■ What you should do: Your output should be every line below, copied exactly.

(Stored entries)
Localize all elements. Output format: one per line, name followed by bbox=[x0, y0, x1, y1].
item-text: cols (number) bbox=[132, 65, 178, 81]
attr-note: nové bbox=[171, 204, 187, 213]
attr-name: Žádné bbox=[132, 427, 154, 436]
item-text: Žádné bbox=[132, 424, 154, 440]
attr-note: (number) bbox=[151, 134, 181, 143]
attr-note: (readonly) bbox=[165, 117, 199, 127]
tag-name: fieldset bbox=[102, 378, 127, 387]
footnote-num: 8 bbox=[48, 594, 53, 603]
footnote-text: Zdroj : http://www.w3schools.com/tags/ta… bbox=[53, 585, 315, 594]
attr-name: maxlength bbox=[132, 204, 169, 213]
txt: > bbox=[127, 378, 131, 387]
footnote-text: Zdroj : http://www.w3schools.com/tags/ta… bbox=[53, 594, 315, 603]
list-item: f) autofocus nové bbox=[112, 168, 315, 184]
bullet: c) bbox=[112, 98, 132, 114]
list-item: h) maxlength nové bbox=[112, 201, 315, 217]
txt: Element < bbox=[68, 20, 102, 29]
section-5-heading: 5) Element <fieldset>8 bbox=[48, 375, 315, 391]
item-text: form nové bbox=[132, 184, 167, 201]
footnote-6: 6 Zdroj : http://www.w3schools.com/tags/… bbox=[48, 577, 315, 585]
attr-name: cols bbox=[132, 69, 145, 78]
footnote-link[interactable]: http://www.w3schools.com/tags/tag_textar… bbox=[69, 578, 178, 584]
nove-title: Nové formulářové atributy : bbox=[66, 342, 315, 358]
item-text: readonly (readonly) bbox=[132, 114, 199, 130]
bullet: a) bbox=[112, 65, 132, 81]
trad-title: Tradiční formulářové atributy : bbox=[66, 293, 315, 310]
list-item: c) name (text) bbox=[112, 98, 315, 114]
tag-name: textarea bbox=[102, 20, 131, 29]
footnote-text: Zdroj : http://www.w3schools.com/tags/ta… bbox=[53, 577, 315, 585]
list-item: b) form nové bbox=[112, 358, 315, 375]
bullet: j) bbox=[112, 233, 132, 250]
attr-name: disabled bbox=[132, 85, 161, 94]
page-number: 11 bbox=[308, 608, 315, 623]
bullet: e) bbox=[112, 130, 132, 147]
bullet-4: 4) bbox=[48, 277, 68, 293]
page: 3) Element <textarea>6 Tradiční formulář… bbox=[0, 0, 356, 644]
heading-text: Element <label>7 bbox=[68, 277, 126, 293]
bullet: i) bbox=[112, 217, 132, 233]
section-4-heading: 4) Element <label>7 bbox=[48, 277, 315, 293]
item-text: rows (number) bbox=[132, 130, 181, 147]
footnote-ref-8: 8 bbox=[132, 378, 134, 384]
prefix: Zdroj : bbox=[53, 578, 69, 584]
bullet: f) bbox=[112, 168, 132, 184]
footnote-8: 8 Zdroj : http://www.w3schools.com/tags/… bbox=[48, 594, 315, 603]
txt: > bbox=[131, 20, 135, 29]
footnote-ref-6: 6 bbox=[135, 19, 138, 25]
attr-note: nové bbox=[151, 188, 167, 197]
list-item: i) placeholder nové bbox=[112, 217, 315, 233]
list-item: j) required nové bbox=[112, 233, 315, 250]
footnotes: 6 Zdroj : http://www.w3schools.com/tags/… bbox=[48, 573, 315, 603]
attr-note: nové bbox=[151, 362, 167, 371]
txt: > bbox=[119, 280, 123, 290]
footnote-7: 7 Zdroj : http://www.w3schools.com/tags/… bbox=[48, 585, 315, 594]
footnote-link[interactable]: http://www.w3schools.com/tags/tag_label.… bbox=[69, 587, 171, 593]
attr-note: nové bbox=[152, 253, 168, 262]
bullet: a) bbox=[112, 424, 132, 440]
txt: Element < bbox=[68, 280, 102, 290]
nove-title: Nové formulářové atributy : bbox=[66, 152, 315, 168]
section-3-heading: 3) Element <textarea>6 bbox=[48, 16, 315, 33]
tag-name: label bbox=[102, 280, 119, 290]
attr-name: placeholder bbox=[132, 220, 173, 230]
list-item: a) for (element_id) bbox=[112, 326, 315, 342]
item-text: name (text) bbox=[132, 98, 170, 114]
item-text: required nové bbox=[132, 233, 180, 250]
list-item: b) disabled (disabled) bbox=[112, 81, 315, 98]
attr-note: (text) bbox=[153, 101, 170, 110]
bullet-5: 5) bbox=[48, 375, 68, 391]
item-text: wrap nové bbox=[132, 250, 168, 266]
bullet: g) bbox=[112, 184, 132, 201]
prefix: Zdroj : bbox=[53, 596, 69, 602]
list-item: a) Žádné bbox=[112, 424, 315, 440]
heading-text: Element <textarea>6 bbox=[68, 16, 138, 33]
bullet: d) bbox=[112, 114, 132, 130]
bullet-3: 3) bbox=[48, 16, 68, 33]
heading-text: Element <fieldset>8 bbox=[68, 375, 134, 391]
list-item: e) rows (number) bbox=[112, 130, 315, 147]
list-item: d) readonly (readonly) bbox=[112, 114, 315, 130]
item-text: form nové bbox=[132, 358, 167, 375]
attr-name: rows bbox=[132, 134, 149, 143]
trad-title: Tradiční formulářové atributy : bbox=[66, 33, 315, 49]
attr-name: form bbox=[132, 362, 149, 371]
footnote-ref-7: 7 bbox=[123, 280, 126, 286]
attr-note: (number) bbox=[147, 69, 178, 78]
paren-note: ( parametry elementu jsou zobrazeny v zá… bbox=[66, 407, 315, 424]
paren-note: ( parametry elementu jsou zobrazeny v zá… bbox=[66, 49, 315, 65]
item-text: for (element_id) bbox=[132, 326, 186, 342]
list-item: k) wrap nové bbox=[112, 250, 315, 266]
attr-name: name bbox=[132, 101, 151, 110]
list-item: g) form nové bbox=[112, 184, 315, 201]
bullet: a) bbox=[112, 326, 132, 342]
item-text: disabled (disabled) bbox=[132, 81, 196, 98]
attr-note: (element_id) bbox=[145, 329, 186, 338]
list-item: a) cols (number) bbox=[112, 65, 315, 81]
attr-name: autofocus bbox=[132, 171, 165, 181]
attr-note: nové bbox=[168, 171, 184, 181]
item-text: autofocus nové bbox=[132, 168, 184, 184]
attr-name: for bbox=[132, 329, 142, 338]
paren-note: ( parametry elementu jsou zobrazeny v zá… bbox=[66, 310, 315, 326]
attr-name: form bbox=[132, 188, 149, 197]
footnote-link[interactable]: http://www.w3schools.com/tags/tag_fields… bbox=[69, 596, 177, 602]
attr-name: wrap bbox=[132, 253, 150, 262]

■ Solution below:
Localize all elements. Output format: one per line, name followed by bbox=[x0, y0, x1, y1].
item-text: cols (number) bbox=[132, 65, 178, 81]
attr-note: nové bbox=[171, 204, 187, 213]
attr-name: Žádné bbox=[132, 427, 154, 436]
item-text: Žádné bbox=[132, 424, 154, 440]
attr-note: (number) bbox=[151, 134, 181, 143]
attr-note: (readonly) bbox=[165, 117, 199, 127]
tag-name: fieldset bbox=[102, 378, 127, 387]
footnote-num: 8 bbox=[48, 594, 53, 603]
footnote-text: Zdroj : http://www.w3schools.com/tags/ta… bbox=[53, 585, 315, 594]
attr-name: maxlength bbox=[132, 204, 169, 213]
txt: > bbox=[127, 378, 131, 387]
footnote-text: Zdroj : http://www.w3schools.com/tags/ta… bbox=[53, 594, 315, 603]
list-item: f) autofocus nové bbox=[112, 168, 315, 184]
bullet: c) bbox=[112, 98, 132, 114]
list-item: h) maxlength nové bbox=[112, 201, 315, 217]
txt: Element < bbox=[68, 20, 102, 29]
section-5-heading: 5) Element <fieldset>8 bbox=[48, 375, 315, 391]
item-text: form nové bbox=[132, 184, 167, 201]
footnote-6: 6 Zdroj : http://www.w3schools.com/tags/… bbox=[48, 577, 315, 585]
attr-name: cols bbox=[132, 69, 145, 78]
footnote-link[interactable]: http://www.w3schools.com/tags/tag_textar… bbox=[69, 578, 178, 584]
nove-title: Nové formulářové atributy : bbox=[66, 342, 315, 358]
item-text: readonly (readonly) bbox=[132, 114, 199, 130]
bullet: a) bbox=[112, 65, 132, 81]
trad-title: Tradiční formulářové atributy : bbox=[66, 293, 315, 310]
list-item: c) name (text) bbox=[112, 98, 315, 114]
tag-name: textarea bbox=[102, 20, 131, 29]
footnote-text: Zdroj : http://www.w3schools.com/tags/ta… bbox=[53, 577, 315, 585]
list-item: b) form nové bbox=[112, 358, 315, 375]
bullet: j) bbox=[112, 233, 132, 250]
attr-name: disabled bbox=[132, 85, 161, 94]
page-number: 11 bbox=[308, 608, 315, 623]
bullet: e) bbox=[112, 130, 132, 147]
bullet-4: 4) bbox=[48, 277, 68, 293]
page: 3) Element <textarea>6 Tradiční formulář… bbox=[0, 0, 356, 644]
heading-text: Element <label>7 bbox=[68, 277, 126, 293]
bullet: i) bbox=[112, 217, 132, 233]
section-4-heading: 4) Element <label>7 bbox=[48, 277, 315, 293]
item-text: rows (number) bbox=[132, 130, 181, 147]
footnote-ref-8: 8 bbox=[132, 378, 134, 384]
prefix: Zdroj : bbox=[53, 578, 69, 584]
bullet: f) bbox=[112, 168, 132, 184]
footnote-8: 8 Zdroj : http://www.w3schools.com/tags/… bbox=[48, 594, 315, 603]
txt: > bbox=[131, 20, 135, 29]
footnote-ref-6: 6 bbox=[135, 19, 138, 25]
attr-note: nové bbox=[151, 188, 167, 197]
list-item: i) placeholder nové bbox=[112, 217, 315, 233]
list-item: j) required nové bbox=[112, 233, 315, 250]
footnotes: 6 Zdroj : http://www.w3schools.com/tags/… bbox=[48, 573, 315, 603]
attr-note: nové bbox=[151, 362, 167, 371]
txt: > bbox=[119, 280, 123, 290]
footnote-7: 7 Zdroj : http://www.w3schools.com/tags/… bbox=[48, 585, 315, 594]
footnote-link[interactable]: http://www.w3schools.com/tags/tag_label.… bbox=[69, 587, 171, 593]
attr-note: nové bbox=[152, 253, 168, 262]
bullet: a) bbox=[112, 424, 132, 440]
txt: Element < bbox=[68, 280, 102, 290]
nove-title: Nové formulářové atributy : bbox=[66, 152, 315, 168]
section-3-heading: 3) Element <textarea>6 bbox=[48, 16, 315, 33]
tag-name: label bbox=[102, 280, 119, 290]
attr-name: placeholder bbox=[132, 220, 173, 230]
list-item: a) for (element_id) bbox=[112, 326, 315, 342]
item-text: name (text) bbox=[132, 98, 170, 114]
item-text: required nové bbox=[132, 233, 180, 250]
list-item: b) disabled (disabled) bbox=[112, 81, 315, 98]
attr-note: (text) bbox=[153, 101, 170, 110]
bullet-5: 5) bbox=[48, 375, 68, 391]
item-text: wrap nové bbox=[132, 250, 168, 266]
bullet: g) bbox=[112, 184, 132, 201]
prefix: Zdroj : bbox=[53, 596, 69, 602]
list-item: a) Žádné bbox=[112, 424, 315, 440]
heading-text: Element <textarea>6 bbox=[68, 16, 138, 33]
bullet: d) bbox=[112, 114, 132, 130]
bullet-3: 3) bbox=[48, 16, 68, 33]
heading-text: Element <fieldset>8 bbox=[68, 375, 134, 391]
list-item: e) rows (number) bbox=[112, 130, 315, 147]
list-item: d) readonly (readonly) bbox=[112, 114, 315, 130]
item-text: form nové bbox=[132, 358, 167, 375]
attr-name: rows bbox=[132, 134, 149, 143]
trad-title: Tradiční formulářové atributy : bbox=[66, 33, 315, 49]
attr-name: form bbox=[132, 362, 149, 371]
footnote-ref-7: 7 bbox=[123, 280, 126, 286]
attr-note: (number) bbox=[147, 69, 178, 78]
paren-note: ( parametry elementu jsou zobrazeny v zá… bbox=[66, 407, 315, 424]
paren-note: ( parametry elementu jsou zobrazeny v zá… bbox=[66, 49, 315, 65]
item-text: for (element_id) bbox=[132, 326, 186, 342]
list-item: k) wrap nové bbox=[112, 250, 315, 266]
attr-name: name bbox=[132, 101, 151, 110]
list-item: g) form nové bbox=[112, 184, 315, 201]
bullet: a) bbox=[112, 326, 132, 342]
item-text: disabled (disabled) bbox=[132, 81, 196, 98]
attr-note: (element_id) bbox=[145, 329, 186, 338]
list-item: a) cols (number) bbox=[112, 65, 315, 81]
attr-name: autofocus bbox=[132, 171, 165, 181]
attr-note: nové bbox=[168, 171, 184, 181]
item-text: autofocus nové bbox=[132, 168, 184, 184]
attr-name: for bbox=[132, 329, 142, 338]
paren-note: ( parametry elementu jsou zobrazeny v zá… bbox=[66, 310, 315, 326]
attr-name: form bbox=[132, 188, 149, 197]
footnote-link[interactable]: http://www.w3schools.com/tags/tag_fields… bbox=[69, 596, 177, 602]
attr-name: wrap bbox=[132, 253, 150, 262]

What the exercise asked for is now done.